Rather than listing specific targets for special treatment, introduce a general mechanism for specifying certain characteristics of a target triple. Redesign how targets are handled around this specification, including for the built-in targets. Extend the --target flag to accept a file name of a target specification. A table of the target specification flags and their meaning:

data-layout: The LLVM data layout to use. Mostly included for completeness; changing this is unlikely to be used.
link-args: Arguments to pass to the linker, unconditionally.
cpu: Default CPU to use for the target, overridable with -C target-cpu
features: Default target features to enable, augmentable with -C target-features.
dynamic-linking-available: Whether the dylib crate type is allowed.
split-stacks-supported: Whether there is runtime support that will allow LLVM's split stack prologue to function as intended.
llvm-target: What target to pass to LLVM.
relocation-model: What relocation model to use by default.
target_endian, target_word_size: Specify the strings used for the corresponding cfg variables.
code-model: Code model to pass to LLVM, overridable with -C code-model.
no-redzone: Disable use of any stack redzone, overridable with -C no-redzone

Rather than hardcoding a specific set of behaviors per-target, with no recourse for escaping them, the compiler would also use this mechanism when deciding how to build for a given target. The process would look like:

Look up the target triple in an internal map, and load that configuration if it exists. If that fails, check if the target name exists as a file, and try loading that. If the file does not exist, look up <target>.json in the RUST_TARGET_PATH, which is a colon-separated list of directories.
If -C linker is specified, use that instead of the target-specified linker.
If -C link-args is given, add those to the ones specified by the target.
If -C target-cpu is specified, replace the target cpu with it.
If -C target-feature is specified, add those to the ones specified by the target.
If -C relocation-model is specified, replace the target relocation-model with it.
If -C code-model is specified, replace the target code-model with it.
If -C no-redzone is specified, replace the target no-redzone with true.

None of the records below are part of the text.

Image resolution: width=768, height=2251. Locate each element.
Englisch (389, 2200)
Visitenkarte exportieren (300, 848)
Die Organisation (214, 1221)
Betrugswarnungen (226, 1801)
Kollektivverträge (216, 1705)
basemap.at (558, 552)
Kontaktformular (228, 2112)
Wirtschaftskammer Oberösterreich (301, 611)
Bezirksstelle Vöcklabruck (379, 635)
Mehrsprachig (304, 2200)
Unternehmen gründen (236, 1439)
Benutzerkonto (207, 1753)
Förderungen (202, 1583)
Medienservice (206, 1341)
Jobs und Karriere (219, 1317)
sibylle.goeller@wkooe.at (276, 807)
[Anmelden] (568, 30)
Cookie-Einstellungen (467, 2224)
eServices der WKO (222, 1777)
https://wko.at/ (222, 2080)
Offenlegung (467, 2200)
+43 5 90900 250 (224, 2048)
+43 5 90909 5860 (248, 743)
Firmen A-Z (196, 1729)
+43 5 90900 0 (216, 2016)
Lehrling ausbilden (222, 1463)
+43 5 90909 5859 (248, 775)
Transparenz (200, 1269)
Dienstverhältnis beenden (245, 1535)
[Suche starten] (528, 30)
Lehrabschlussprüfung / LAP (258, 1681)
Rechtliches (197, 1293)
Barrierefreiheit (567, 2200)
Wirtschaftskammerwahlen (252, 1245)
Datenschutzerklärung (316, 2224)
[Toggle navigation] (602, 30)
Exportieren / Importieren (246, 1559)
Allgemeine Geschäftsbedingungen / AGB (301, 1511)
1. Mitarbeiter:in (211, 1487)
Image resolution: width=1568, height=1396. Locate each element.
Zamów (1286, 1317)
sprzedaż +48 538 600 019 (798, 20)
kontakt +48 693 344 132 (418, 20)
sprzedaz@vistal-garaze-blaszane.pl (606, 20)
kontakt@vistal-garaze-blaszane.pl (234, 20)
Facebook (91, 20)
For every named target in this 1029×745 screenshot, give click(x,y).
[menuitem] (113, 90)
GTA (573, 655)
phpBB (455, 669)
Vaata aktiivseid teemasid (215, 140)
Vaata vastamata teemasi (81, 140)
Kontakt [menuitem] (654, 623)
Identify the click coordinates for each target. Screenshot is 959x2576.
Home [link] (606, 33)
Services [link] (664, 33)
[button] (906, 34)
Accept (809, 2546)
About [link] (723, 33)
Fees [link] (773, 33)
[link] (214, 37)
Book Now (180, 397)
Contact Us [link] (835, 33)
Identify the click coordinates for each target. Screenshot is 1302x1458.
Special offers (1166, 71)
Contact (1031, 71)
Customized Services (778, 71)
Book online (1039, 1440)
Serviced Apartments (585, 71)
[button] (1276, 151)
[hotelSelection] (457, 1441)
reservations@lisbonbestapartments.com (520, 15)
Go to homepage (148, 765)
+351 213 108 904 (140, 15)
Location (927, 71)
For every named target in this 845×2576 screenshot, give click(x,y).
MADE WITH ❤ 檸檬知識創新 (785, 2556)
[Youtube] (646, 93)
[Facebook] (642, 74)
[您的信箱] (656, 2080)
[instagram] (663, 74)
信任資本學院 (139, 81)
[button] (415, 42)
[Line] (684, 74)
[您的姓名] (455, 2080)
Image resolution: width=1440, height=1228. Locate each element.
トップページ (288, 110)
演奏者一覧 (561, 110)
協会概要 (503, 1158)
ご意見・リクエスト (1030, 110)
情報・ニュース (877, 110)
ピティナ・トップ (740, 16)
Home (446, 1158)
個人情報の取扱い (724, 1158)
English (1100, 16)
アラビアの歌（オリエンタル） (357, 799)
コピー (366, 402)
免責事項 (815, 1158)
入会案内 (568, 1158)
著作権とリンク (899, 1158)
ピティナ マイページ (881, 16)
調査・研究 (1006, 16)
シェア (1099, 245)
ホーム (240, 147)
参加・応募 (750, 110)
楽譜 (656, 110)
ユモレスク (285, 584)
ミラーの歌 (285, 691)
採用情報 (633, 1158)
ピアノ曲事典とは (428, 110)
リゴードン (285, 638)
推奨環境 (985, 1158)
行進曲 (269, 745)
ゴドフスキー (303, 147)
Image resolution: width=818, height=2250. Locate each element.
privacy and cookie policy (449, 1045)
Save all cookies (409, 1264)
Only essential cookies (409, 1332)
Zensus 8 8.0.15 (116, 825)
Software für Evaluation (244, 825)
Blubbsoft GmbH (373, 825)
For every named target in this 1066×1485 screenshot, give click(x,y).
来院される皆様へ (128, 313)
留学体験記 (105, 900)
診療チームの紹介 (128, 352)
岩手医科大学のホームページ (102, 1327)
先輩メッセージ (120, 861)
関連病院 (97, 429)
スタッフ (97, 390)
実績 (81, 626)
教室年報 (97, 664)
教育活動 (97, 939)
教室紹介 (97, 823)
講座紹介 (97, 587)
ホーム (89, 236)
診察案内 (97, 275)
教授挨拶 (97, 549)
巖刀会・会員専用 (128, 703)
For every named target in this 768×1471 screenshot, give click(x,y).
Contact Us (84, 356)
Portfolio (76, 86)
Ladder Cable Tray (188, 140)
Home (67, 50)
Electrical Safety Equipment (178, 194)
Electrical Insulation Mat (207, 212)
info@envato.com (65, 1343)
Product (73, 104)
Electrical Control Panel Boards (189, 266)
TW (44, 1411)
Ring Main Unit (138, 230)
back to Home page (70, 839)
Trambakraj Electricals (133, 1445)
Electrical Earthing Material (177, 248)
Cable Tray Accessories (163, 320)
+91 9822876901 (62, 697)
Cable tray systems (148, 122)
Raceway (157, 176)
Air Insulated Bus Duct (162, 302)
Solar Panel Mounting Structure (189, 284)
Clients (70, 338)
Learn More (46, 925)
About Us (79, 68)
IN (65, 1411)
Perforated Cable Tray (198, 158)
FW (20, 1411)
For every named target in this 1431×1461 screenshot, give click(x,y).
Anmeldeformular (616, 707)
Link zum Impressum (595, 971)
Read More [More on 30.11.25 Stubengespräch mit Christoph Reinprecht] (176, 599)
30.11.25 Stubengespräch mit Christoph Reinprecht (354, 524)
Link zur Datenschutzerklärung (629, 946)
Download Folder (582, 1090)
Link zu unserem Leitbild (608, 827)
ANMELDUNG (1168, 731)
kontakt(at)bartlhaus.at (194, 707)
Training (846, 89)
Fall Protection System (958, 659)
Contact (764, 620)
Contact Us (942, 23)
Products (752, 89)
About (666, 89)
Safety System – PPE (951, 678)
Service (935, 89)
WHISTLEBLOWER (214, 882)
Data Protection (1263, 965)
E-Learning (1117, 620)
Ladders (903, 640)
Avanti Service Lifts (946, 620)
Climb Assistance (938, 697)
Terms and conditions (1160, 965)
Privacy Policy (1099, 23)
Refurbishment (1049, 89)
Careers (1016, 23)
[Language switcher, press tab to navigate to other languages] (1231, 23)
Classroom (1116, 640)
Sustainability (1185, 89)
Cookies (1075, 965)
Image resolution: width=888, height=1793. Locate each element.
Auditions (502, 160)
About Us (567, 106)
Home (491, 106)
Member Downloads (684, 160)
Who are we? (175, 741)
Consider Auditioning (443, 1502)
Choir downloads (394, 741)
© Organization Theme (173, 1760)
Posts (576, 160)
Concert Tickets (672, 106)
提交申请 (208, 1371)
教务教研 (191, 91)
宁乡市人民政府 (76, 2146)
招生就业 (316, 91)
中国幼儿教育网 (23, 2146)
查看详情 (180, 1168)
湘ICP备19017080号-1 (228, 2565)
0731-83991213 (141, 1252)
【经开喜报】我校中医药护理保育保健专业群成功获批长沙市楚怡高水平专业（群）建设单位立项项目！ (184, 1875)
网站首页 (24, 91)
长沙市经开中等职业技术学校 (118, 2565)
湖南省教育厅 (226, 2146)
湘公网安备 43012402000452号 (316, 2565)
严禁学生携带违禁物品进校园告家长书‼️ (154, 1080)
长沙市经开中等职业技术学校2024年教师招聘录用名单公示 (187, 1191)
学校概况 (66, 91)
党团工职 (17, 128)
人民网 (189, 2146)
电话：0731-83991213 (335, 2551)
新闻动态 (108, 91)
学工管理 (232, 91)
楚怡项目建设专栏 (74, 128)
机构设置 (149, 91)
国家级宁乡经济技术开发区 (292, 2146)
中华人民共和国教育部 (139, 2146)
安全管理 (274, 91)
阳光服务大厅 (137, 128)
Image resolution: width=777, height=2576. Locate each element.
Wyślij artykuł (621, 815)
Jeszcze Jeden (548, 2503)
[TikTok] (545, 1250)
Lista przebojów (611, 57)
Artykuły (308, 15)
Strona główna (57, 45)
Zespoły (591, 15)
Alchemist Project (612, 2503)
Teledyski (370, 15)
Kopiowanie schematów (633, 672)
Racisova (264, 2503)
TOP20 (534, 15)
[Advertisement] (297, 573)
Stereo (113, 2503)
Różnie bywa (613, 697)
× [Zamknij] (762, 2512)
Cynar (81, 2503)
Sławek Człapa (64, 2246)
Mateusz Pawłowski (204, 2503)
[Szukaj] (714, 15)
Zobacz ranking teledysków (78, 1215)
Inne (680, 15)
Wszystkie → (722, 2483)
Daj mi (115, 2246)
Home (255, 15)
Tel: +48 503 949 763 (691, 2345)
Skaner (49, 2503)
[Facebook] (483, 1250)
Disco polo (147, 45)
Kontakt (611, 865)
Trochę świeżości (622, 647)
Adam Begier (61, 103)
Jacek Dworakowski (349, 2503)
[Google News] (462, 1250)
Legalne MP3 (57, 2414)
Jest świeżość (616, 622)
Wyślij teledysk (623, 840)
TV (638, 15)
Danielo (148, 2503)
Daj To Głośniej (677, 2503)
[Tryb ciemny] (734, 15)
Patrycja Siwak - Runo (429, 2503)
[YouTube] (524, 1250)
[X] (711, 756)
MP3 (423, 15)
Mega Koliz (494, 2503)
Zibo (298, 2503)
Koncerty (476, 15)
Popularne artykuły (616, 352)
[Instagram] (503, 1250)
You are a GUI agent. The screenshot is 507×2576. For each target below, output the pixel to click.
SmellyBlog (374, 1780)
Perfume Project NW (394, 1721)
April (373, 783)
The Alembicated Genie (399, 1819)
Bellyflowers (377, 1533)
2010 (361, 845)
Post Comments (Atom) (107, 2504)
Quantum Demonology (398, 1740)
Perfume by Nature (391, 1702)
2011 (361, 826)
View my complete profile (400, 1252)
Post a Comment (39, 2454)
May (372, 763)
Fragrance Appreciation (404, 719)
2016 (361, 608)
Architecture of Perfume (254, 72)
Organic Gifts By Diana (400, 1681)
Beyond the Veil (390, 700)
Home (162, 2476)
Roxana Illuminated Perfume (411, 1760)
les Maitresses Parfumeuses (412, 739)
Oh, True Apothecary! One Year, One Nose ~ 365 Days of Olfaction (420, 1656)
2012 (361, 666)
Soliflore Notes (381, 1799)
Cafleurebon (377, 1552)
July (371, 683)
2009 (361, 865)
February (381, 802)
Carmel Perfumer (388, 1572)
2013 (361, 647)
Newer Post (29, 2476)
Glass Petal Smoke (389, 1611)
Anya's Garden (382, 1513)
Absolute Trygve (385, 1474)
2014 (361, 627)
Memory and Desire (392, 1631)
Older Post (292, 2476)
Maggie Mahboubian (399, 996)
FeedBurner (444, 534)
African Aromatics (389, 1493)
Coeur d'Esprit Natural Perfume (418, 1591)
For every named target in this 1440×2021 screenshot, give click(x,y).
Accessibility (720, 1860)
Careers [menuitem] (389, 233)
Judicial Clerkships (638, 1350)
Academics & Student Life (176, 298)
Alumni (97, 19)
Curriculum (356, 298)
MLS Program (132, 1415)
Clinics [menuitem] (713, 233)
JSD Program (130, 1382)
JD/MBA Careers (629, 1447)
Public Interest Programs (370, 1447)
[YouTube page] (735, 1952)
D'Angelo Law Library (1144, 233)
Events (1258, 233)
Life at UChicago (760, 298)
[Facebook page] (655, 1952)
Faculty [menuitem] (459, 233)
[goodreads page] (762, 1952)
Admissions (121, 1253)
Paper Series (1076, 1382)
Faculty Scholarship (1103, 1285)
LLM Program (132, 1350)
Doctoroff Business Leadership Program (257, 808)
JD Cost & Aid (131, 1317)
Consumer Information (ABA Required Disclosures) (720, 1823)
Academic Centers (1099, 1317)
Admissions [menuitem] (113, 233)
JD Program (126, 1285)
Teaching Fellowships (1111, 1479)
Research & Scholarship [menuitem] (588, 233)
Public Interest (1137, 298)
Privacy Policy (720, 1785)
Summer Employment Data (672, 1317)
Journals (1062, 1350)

Then during compilation, this information is used at the proper places rather than matching against an enum listing the OSes we recognize. The target_os, target_family, and target_arch cfg variables would be extracted from the --target passed to rustc.

Drawbacks

More complexity. However, this is very flexible and allows one to use Rust on a new or non-standard target incredibly easy, without having to modify the compiler. rustc is the only compiler I know of that would allow that.

Alternatives

A less holistic approach would be to just allow disabling split stacks on a per-crate basis. Another solution could be adding a family of targets, <arch>-unknown-unknown, which omits all of the above complexity but does not allow extending to new targets easily.